The former employee is accused of stealing over $300,000 from the site after being inspired by the movie Office Space. According to a police report, Ermenildo Castro, 28, is accused of manipulating product prices and altering the company's code to divert shipping fees to a personal account.

According to court documents, Castro was able to steal $260,000 in electrical payments by editing the software code for checkout payments at Zulily, which allowed him to divert shipping fees from customer purchases to a Stripe account that he controlled.

Three methods were accused of being used by him.

(1) an original code that diverted some customer shipping costs from Zulily’s account to Castro’s personal account beginning on February 28, 2022, through which Castro unlawfully obtained $110,240.71 from Zulily;

(2) after Zulily began investigating that first issue, a replacement code that doublecharged a small percentage of Zulily customers for shipping, allowing Castro to route a ‘full’ shipping cost to both Zulily’s accounts and his own account, through which Castro unlawfully obtained $151,645.50 from customers; and

(3) unrelated to the first two issues, by reducing the cost of expensive items that he was purchasing on Zulily.com to pennies per unit, a method by which he unlawfully obtained $40,842.31 from Zulily. Through these three methods, Castro stole a combined $302,278.52 before he was terminated in June 2022. 

Castro was going to use the stolen funds to live off the grid.

Castro worked as a software engineer. Castro was fired after the company investigated his scheme. A note that Castro would need to "fudge exposure metrics" was found in a OneNote file on Castro's work computer.
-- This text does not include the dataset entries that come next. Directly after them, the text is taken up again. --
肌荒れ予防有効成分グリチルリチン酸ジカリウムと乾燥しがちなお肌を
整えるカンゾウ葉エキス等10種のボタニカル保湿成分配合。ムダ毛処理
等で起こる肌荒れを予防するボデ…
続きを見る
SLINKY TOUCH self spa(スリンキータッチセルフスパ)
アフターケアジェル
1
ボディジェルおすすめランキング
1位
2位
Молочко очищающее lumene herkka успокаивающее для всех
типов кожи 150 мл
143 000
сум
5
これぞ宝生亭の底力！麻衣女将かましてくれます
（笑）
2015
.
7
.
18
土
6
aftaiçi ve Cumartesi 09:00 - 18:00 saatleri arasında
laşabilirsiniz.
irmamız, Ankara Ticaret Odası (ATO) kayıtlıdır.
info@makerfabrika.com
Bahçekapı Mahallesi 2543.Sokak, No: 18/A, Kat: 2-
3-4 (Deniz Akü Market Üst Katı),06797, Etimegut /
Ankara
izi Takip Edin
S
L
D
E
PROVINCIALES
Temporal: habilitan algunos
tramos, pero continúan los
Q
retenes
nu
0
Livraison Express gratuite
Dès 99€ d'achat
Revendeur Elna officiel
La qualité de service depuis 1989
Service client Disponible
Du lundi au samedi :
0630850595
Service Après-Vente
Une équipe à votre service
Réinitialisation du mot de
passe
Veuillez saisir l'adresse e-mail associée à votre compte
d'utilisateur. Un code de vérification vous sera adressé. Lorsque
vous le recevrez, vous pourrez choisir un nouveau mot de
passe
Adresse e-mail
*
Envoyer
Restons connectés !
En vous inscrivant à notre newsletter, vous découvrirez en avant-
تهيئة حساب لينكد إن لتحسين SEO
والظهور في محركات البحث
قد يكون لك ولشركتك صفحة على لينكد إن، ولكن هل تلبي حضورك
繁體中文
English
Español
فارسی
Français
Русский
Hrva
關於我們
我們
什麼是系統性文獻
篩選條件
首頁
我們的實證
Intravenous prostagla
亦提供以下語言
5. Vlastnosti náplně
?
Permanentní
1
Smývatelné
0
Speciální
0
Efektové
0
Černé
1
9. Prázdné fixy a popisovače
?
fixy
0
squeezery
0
Castro was arrested on June 21st and told detectives that he planned to steal from Zulily after seeing the movie.

The plot of Office Space centers around a group of software engineers who use a computer virus to steal huge sums of money from their employer by skimming fractions of pennies from company transactions after being inspired by a similar scheme from the 1983 SupermanIII movie.

Castro planned to live off the grid if his scheme was discovered, according to information found on the "OfficeSpace Project" file.

Castro told authorities that the money had been invested in the stock market and that he had diverted the shipping fees.

Castro was able to purchase over 1,000 items of Zulily merchandise for just $250 because he altered the prices of the products.

Castro admitting to placing orders for over 1,000 items that were shipped to his house. He stated that the orders were part of a testing process that Zulily was aware about, but he claimed that there was a script that was to be run shortly thereafter that would essentially cancel the order and ensure the orders did not process. He said the test orders would have to be billed to a personal credit card, thus his changing of the items’ prices, as to avoid incurring a large expense on his personal credit card. He said he forgot to run the script; therefore, the orders shipped. He admitted that he did not ever notify Zulily staff of the orders being delivered. When asked what he did with the items delivered, he stated that once he was fired, he threw many of the items away.

When asked why he never returned the items to Zulily, he said that once they fired him, his opinion was, “Fuck ‘em.”

Castro is charged with two counts of theft and one count of identity theft and is scheduled to appear in court on January 26th.